Table 4 shows the analysis of the HDBSCAN model for clustering with different configurations. The analysis highlights the average cluster size, the number of outliers, and the size of the smallest and largest clusters. In
Table 4, case 1 and case 3 are important as the number of outliers has decreased, and the count of clusters has increased.
Table 5 shows the count of clusters and the size of each cluster using DBSCAN. This shows that DBSCAN cannot identify clusters with variable density as compared to HDBSCAN.
Table 6 shows the analysis of DBSCAN clustering where the change in MinPts does not affect the number of outliers drastically.
Table 7 shows the features of the clusters identified by HDBSCAN. The results show that most of the clusters are based on the reviews of shopping area and restaurants where few of them live because of the availability of accommodation and public services like schools and transport facilities. In this set of clusters, two clusters are identified to be education institutes (University College Dublin and TU Dublin). In totality, it can be concluded that the clusters are formed near services like restaurants, transport, and shopping centers. However, some of the clusters are found to be near educational institutes, which showcases the interest of people with Indian usernames or students.
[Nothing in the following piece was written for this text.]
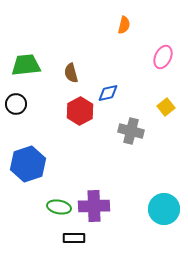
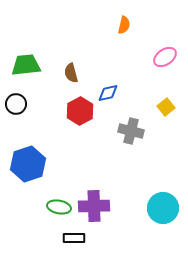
pink ellipse: moved 2 px right; rotated 30 degrees clockwise
cyan circle: moved 1 px left, 1 px up
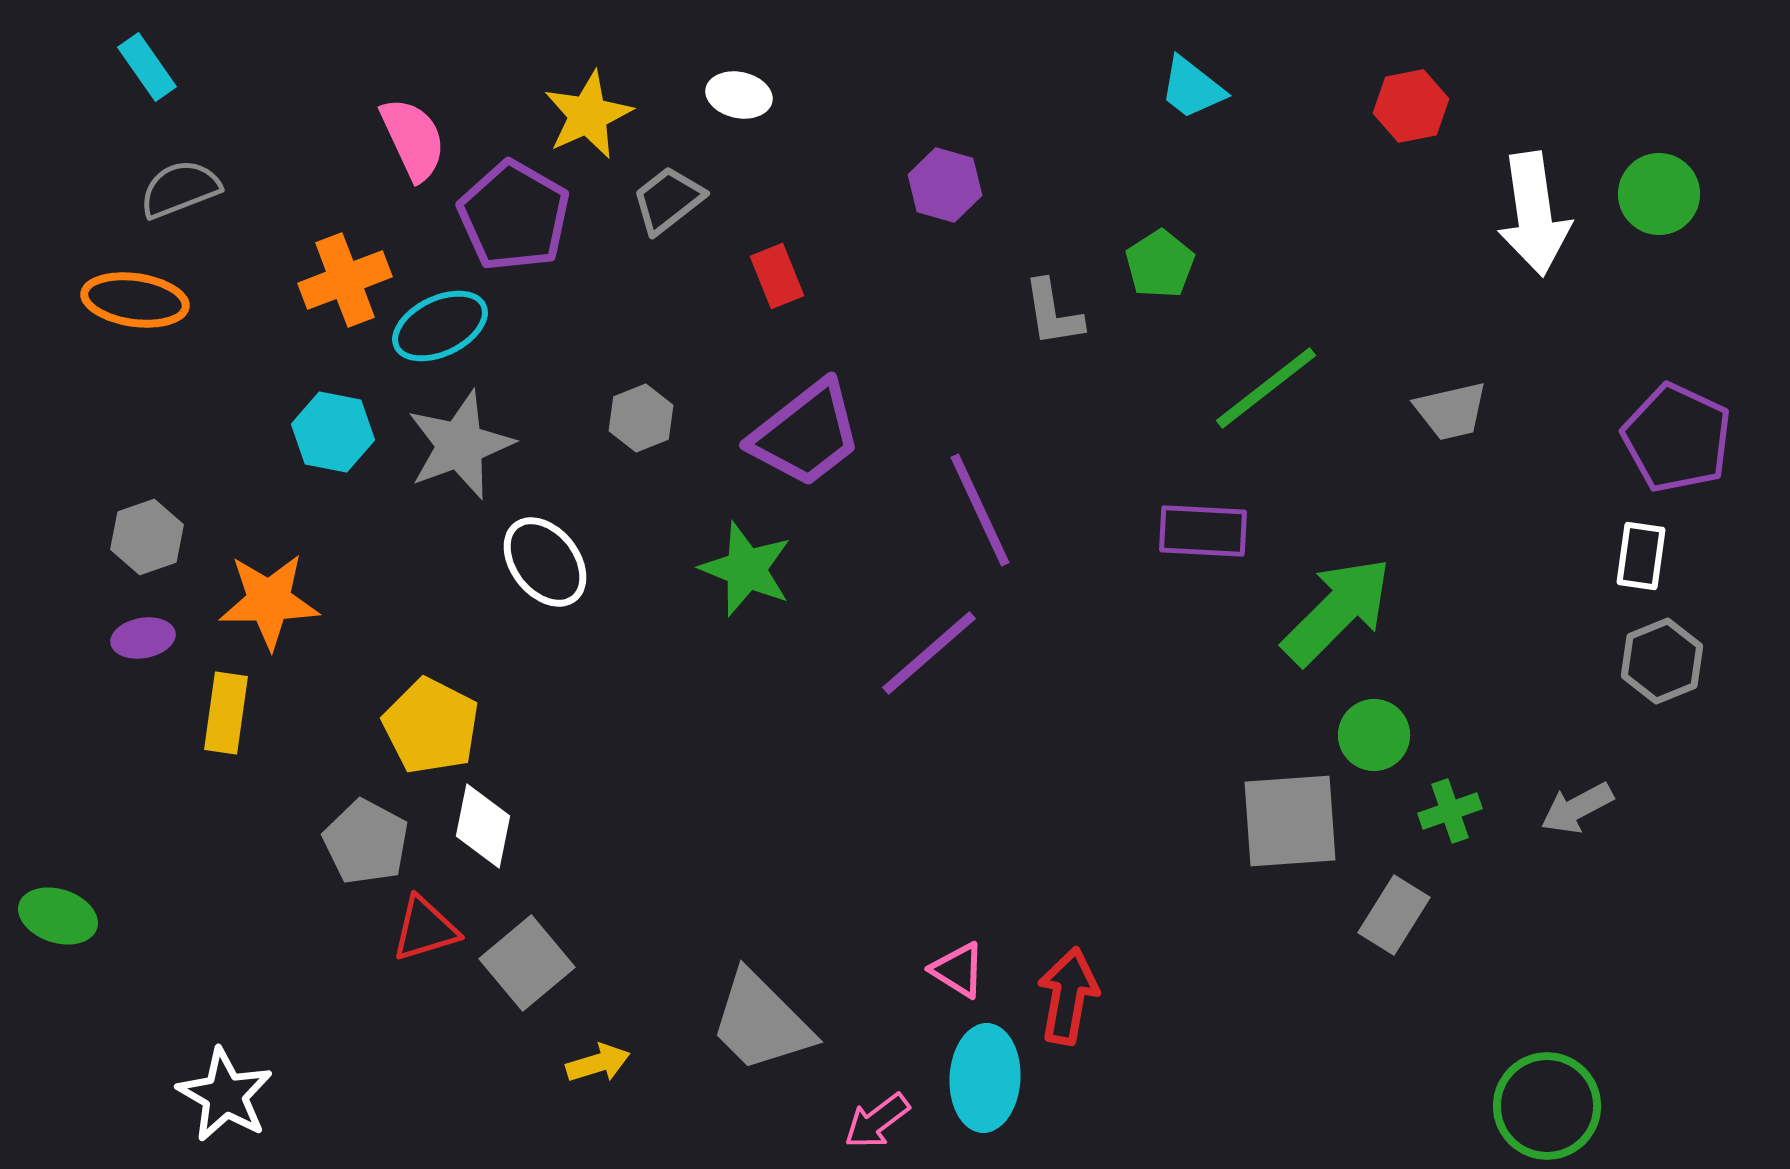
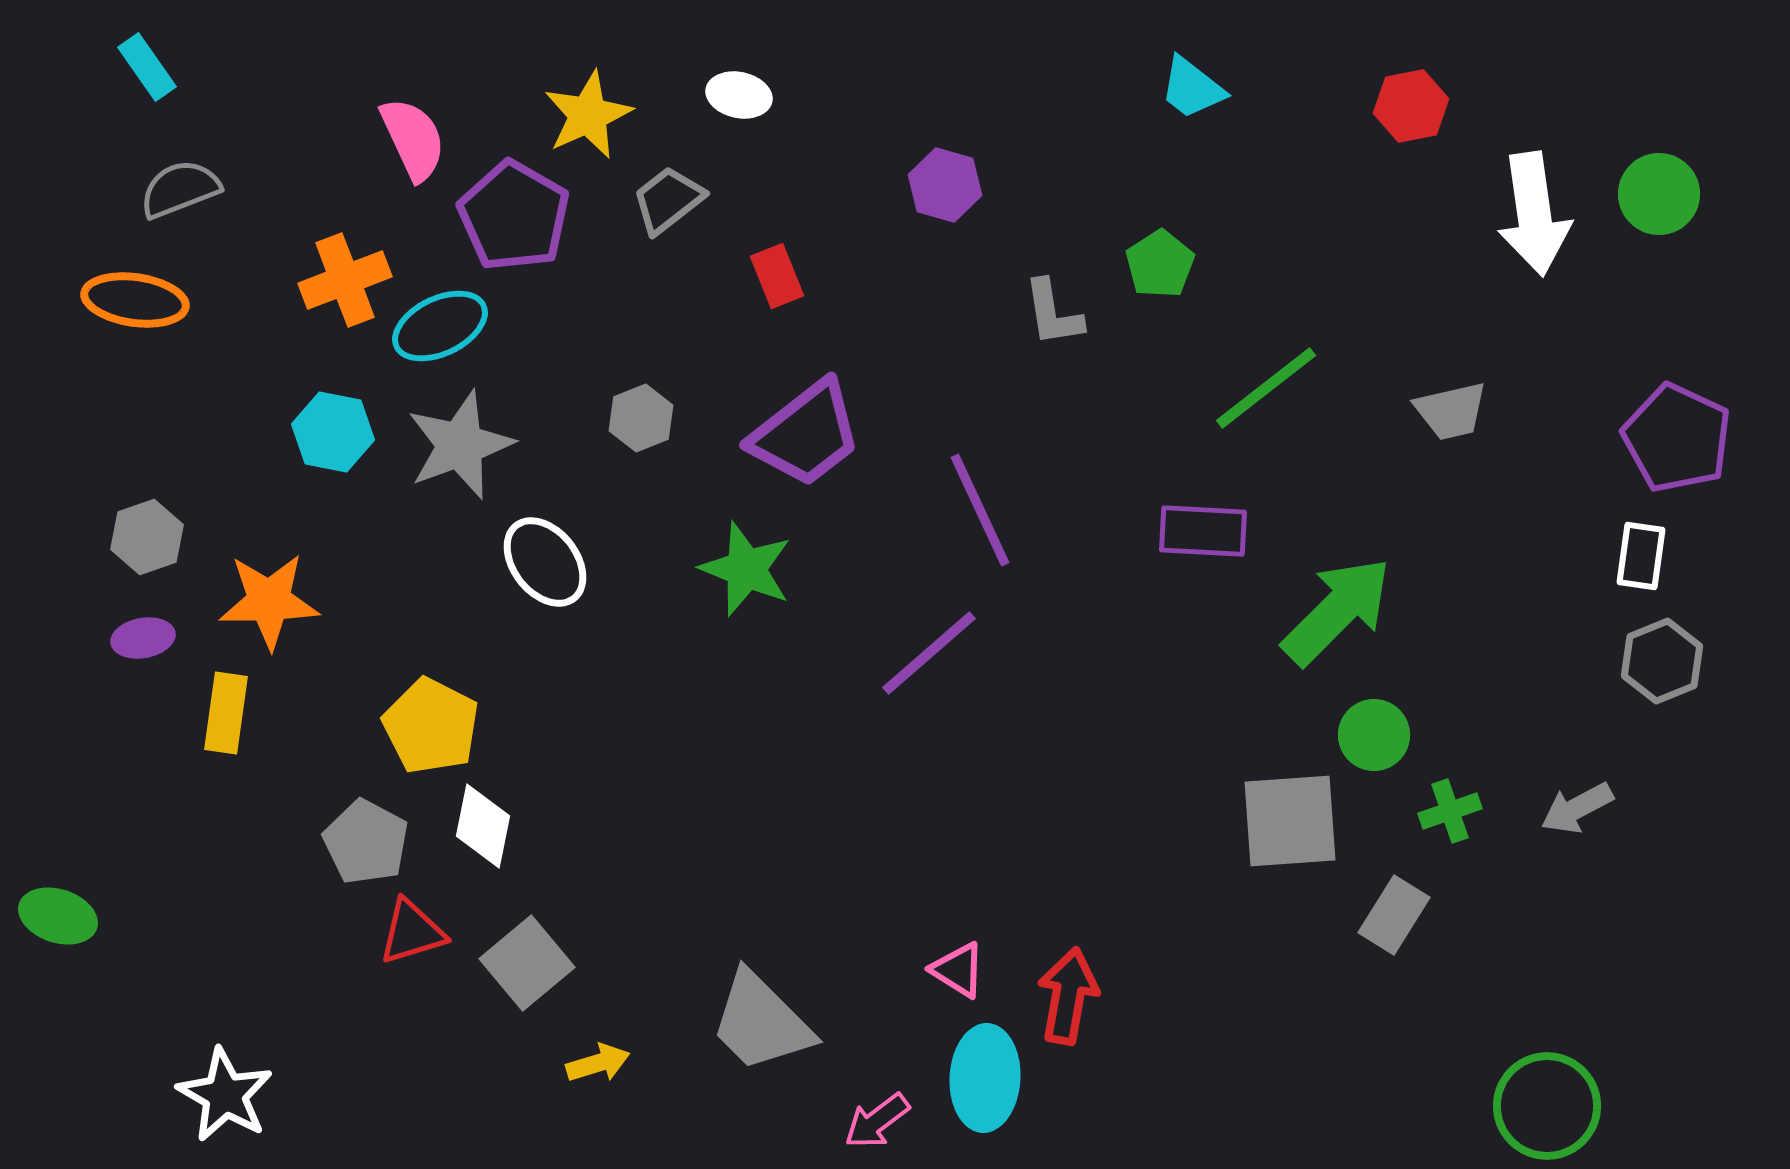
red triangle at (425, 929): moved 13 px left, 3 px down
The proposed HDBSCAN model is well suited for finding segregation in POIs since there exist clusters of variable density rather than fixed. Moreover, HDBSCAN can point to more features and clusters in the data with new information about the segregation in Dublin.
5. Conclusions
In this work, a study on using HDBSCAN-based activity segregation in Dublin is showcased using the Google POI dataset of user reviews in Dublin. To demonstrate the approach, HDBSCA is used to identify the areas in Dublin City where reviewers with Indian origin names (according to the NamSor API) are interested. The work shows that the Google POI data with location and review comments have knowledge about the user and the pattern of visits in the form of geospatial information. This work identifies the segregation of reviewers in Dublin based on their activity behavior in Google POI. The results show the performance of HDBSCAN and DBSCAN clustering models to find the most suitable model for segregation in the POI dataset. The results show clusters of locations in Dublin. Also, a comparative study is carried out using DBSCAN and HDBSCAN to find the clusters and locations with variable density. The proposed HDBSCAN shows a higher number of clusters in Dublin with variable density of clusters. The results show 12 unique locations where reviewers in a test case are interested with an average cluster size of 25 and with a minimum number of seven user reviews in the cluster. Similarly, for DBSCAN the unique cluster size is seven with an average cluster size of 43. The work also studies gender segregation in Dublin with five unique clusters of male dominance and one unique cluster of females. In the future, the work will examine the underlying drivers that shape these clusters and can be used to validate the approach. Linked to this, we will also identify the change in segregation over time. However, the work is based on the accuracy of the NamSor API for identification of possible nationality and gender and future work may need to be carried out to further understand the accuracy of NamSor in the Irish context. In the future, the work can be extended to study the formation of new clusters and the growth of existing clusters using the HDBSCAN model in new locations.